Ossian's Grave in Glenann, Country Antrim, Ireland
This incredible court cairn from the Stone Age is traditionally known as the grave of the warrior poet (awesome job) Ossian, a son of Finn MacCool
John Hewitt, poet of the glens, who is now buried in the same field, wrote a poem about the landmark:
We stood and pondered on the stones whose plan displays their pattern still; the small blunt arc, and, sill by sill, the pockets stripped of shards and bones. The legend has it, Ossian lies beneath this landmark on the hill, asleep till Fionn and Oscar rise to summon his old bardic skill in hosting their last enterprise.
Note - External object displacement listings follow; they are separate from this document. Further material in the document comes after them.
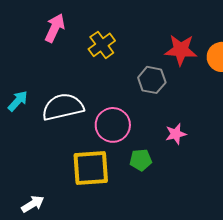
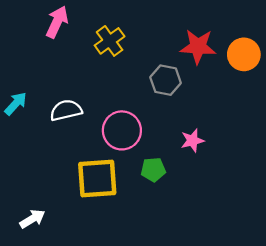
white semicircle: (63, 107) -> (66, 110), size x0.7

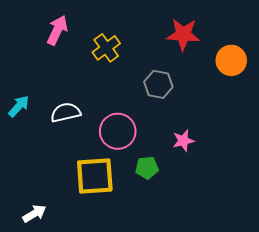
red star: (198, 47) -> (183, 34), moved

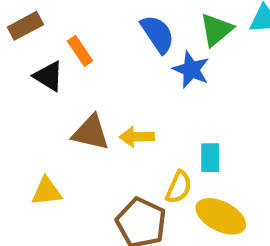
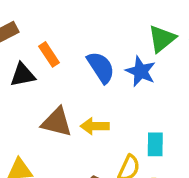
blue semicircle: (158, 34) -> (101, 67), moved
black triangle: (49, 76) -> (23, 75), turned -44

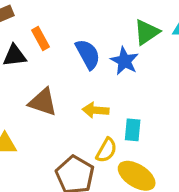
yellow arrow: (95, 126) -> (96, 110), moved

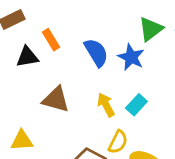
yellow arrow: (96, 110) -> (106, 105), turned 60
cyan rectangle: (133, 130) -> (136, 105), moved, turned 40

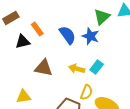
yellow arrow: (106, 105) -> (77, 69), turned -42

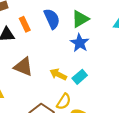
green triangle: (102, 17) -> (80, 19), moved
blue semicircle: (67, 35) -> (52, 19), moved

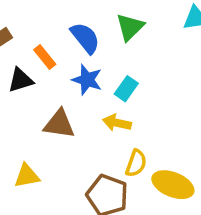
blue star: (80, 43) -> (87, 80), moved
cyan rectangle: (80, 77) -> (126, 89), moved

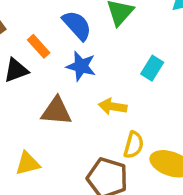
cyan rectangle: (126, 89) -> (152, 68), moved

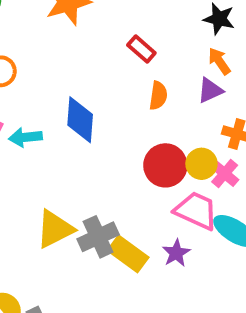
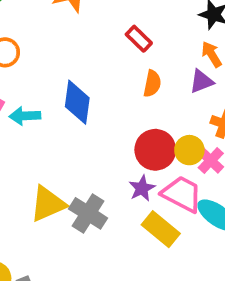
gray cross: (98, 237) -> (88, 213), turned -36
purple star: (176, 253) -> (142, 188), moved
yellow rectangle: (128, 254) -> (161, 229), moved

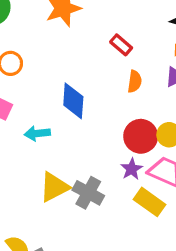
cyan arrow: (25, 116) -> (37, 133), moved

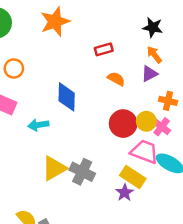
red rectangle: (121, 45) -> (104, 49), turned -54
orange semicircle: (135, 81) -> (116, 79), turned -66
purple star: (132, 169) -> (125, 193), moved

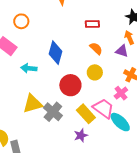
purple triangle: (149, 74) -> (122, 51), turned 32
yellow circle: (146, 121) -> (95, 72), moved
red circle: (123, 124) -> (70, 85), moved
yellow rectangle: (133, 177) -> (86, 114), moved

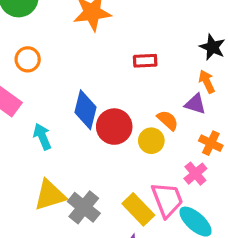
orange semicircle: (96, 48) -> (168, 120), moved
cyan arrow: (29, 68) -> (42, 137), turned 63
red circle: (70, 85) -> (114, 127), moved
pink trapezoid: (103, 108) -> (167, 200), turned 35

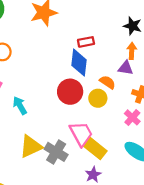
orange arrow: (207, 82) -> (132, 51), turned 35
blue diamond: (86, 110) -> (79, 63), moved
pink trapezoid: (167, 200) -> (81, 134), moved

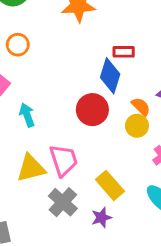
yellow circle: (98, 98) -> (137, 126), moved
pink trapezoid: (81, 134) -> (64, 160), moved
gray cross: (56, 152) -> (63, 202), moved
This, stricter scholarship denies, declares this megalithic form millennia older than his time - if such lived ever, out of rime - was shaped beneath Sardinian skies, was coasted round the capes of Spain, brought here through black Biscayan storm, to keep men's hearts in mind of home and its tall Sun God, wise and warm, across the walls of toppling foam, against this twilight and the rain. I cannot tell; would ask no proof; let either story stand for true, as heart or head shall rule. Enough that, our long meditation done, as we paced down the broken lane by the dark hillside's holly trees, a great white horse with lifted knees came stepping past us, and we knew his rider was no tinker's son.